'''
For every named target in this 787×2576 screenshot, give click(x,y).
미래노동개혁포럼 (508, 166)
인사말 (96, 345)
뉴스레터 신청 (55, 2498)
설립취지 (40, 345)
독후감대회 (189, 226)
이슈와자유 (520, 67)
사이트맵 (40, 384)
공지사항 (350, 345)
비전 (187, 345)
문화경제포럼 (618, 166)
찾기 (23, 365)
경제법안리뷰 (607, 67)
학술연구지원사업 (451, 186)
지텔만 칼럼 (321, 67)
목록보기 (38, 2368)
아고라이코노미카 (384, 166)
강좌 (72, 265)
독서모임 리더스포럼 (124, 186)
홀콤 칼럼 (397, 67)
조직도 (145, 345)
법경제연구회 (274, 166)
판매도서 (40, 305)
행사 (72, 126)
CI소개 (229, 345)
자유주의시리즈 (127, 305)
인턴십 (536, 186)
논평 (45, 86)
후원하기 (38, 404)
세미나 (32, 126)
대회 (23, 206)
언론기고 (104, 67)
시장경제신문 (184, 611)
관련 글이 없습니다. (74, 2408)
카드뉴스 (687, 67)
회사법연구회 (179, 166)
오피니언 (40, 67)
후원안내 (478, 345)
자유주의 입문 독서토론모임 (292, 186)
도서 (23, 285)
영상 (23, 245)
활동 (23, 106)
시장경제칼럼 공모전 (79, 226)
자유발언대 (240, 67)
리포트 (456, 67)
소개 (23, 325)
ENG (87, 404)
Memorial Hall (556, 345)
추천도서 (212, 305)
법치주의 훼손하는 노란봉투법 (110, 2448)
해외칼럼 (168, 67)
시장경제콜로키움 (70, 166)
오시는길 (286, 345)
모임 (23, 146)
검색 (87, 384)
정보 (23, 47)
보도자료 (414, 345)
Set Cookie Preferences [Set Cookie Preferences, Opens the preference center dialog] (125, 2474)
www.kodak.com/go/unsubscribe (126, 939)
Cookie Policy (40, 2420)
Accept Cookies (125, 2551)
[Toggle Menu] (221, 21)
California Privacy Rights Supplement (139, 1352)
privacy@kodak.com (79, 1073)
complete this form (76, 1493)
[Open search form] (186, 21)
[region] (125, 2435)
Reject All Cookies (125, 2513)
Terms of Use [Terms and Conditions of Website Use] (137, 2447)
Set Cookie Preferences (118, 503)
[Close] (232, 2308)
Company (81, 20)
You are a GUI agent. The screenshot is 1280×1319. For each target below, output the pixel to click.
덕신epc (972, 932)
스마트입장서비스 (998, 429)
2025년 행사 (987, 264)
'''
:: The problem ::
For the listing above, identify each line bearing "form".

:: Completed task ::
complete this form (76, 1493)
[Open search form] (186, 21)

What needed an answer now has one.